Your task. An exact copy of the data is required, with no pictures in it.

══════

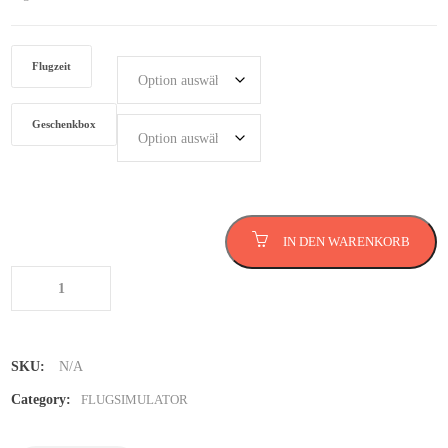
Flugzeit
Geschenkbox
Flugsimulator in Kassel
IN DEN WARENKORB
Menge
SKU:
N/A
Category:
FLUGSIMULATOR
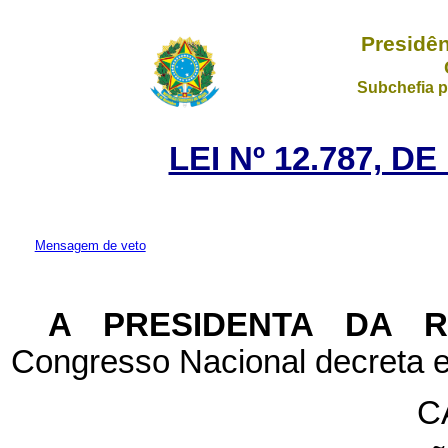
Presidên
Subchefia p
LEI Nº 12.787, D
Mensagem de veto
A PRESIDENTA DA 
Congresso Nacional decreta e
C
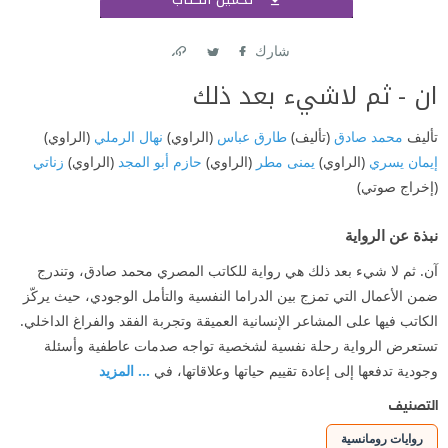
اشتر
شارك
Link
Twitter
Facebook
ان - ثم لاشيء بعد ذلك
تأليف
محمد صادق
(تأليف)
طارق عباس
(الراوي)
نهال الرملي
(الراوي)
إيمان يسري
(الراوي)
يمنى مطر
(الراوي)
حازم أبو المجد
(الراوي)
زناتي
(إخراج صوتي)
نبذة عن الرواية
آن. ثم لا شيء بعد ذلك هي رواية للكاتب المصري محمد صادق، وتندرج
ضمن الأعمال التي تمزج بين الدراما النفسية والتأمل الوجودي، حيث يركّز
الكاتب فيها على المشاعر الإنسانية العميقة وتجربة الفقد والفراغ الداخلي.
تستعرض الرواية رحلة نفسية لشخصية تواجه صدمات عاطفية وأسئلة
وجودية تدفعها إلى إعادة تقييم حياتها وعلاقاتها، في
... المزيد
التصنيف
روايات رومانسية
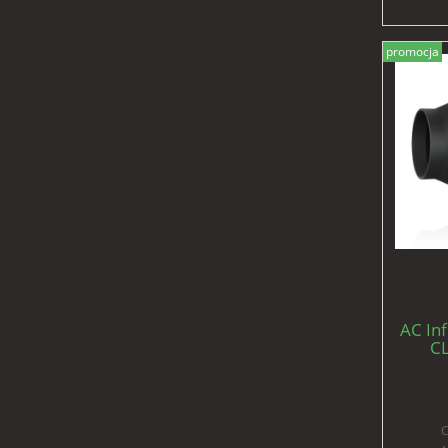
promocja
AC Inf
C
600m3
C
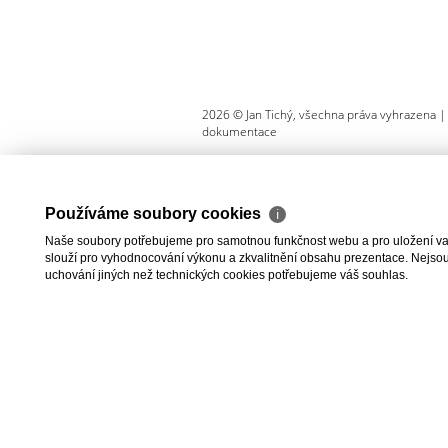
2026 © Jan Tichý, všechna práva vyhrazena 
dokumentace
Používáme soubory cookies
ℹ
Naše soubory potřebujeme pro samotnou funkčnost webu a pro uložení vaši
slouží pro vyhodnocování výkonu a zkvalitnění obsahu prezentace. Nejsou u
uchování jiných než technických cookies potřebujeme váš souhlas.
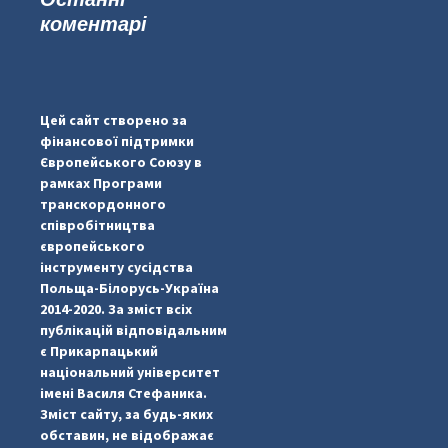
коментарі
#PipIvanToday
#PipIvanWeather
Цей сайт створено за
...

фінансової підтримки
Європейського Союзу в
pimrec_project
рамках Програми
транскордонного
співробітництва
європейського
інструменту сусідства
Польща-Білорусь-Україна
2014-2020. За зміст всіх
публікацій відповідальним
є Прикарпацький
національний університет
імені Василя Стефаника.
Зміст сайту, за будь-яких
обставин, не відображає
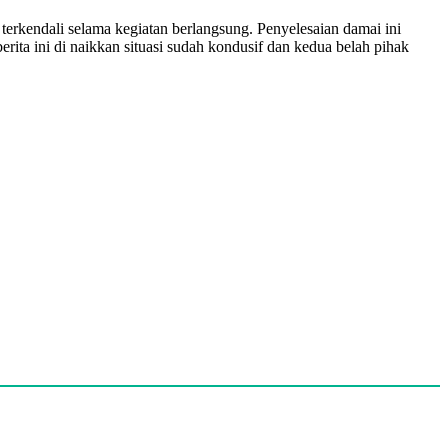
erkendali selama kegiatan berlangsung. Penyelesaian damai ini
ita ini di naikkan situasi sudah kondusif dan kedua belah pihak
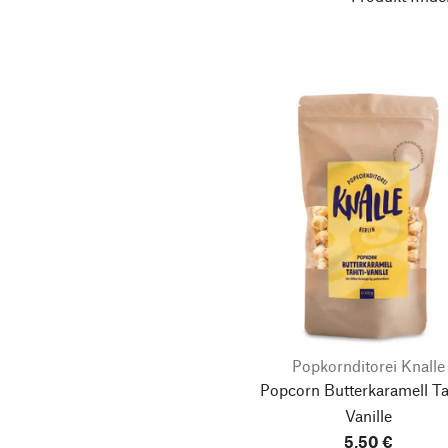
Popkornditorei Knalle
Popcorn Butterkaramell Ta
Vanille
5,50 €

══════

Problem solution.
Flugzeit
Geschenkbox
Flugsimulator in Kassel
IN DEN WARENKORB
Menge
SKU:
N/A
Category:
FLUGSIMULATOR
Presidên
Subchefia p
LEI Nº 12.787, D
Mensagem de veto
A PRESIDENTA DA 
Congresso Nacional decreta e
C
اشتر
شارك
Link
Twitter
Facebook
ان - ثم لاشيء بعد ذلك
تأليف
محمد صادق
(تأليف)
طارق عباس
(الراوي)
نهال الرملي
(الراوي)
إيمان يسري
(الراوي)
يمنى مطر
(الراوي)
حازم أبو المجد
(الراوي)
زناتي
(إخراج صوتي)
نبذة عن الرواية
آن. ثم لا شيء بعد ذلك هي رواية للكاتب المصري محمد صادق، وتندرج
ضمن الأعمال التي تمزج بين الدراما النفسية والتأمل الوجودي، حيث يركّز
الكاتب فيها على المشاعر الإنسانية العميقة وتجربة الفقد والفراغ الداخلي.
تستعرض الرواية رحلة نفسية لشخصية تواجه صدمات عاطفية وأسئلة
وجودية تدفعها إلى إعادة تقييم حياتها وعلاقاتها، في
... المزيد
التصنيف
روايات رومانسية
promocja
AC Inf
C
600m3
C
2026 © Jan Tichý, všechna práva vyhrazena 
dokumentace
Používáme soubory cookies
ℹ
Naše soubory potřebujeme pro samotnou funkčnost webu a pro uložení vaši
slouží pro vyhodnocování výkonu a zkvalitnění obsahu prezentace. Nejsou u
uchování jiných než technických cookies potřebujeme váš souhlas.
коментарі
#PipIvanToday
#PipIvanWeather
Цей сайт створено за
...

фінансової підтримки
Європейського Союзу в
pimrec_project
рамках Програми
транскордонного
співробітництва
європейського
інструменту сусідства
Польща-Білорусь-Україна
2014-2020. За зміст всіх
публікацій відповідальним
є Прикарпацький
національний університет
імені Василя Стефаника.
Зміст сайту, за будь-яких
обставин, не відображає
erkendali selama kegiatan berlangsung. Penyelesaian damai ini
ita ini di naikkan situasi sudah kondusif dan kedua belah pihak
Popkornditorei Knalle
Popcorn Butterkaramell Ta
Vanille
5,50 €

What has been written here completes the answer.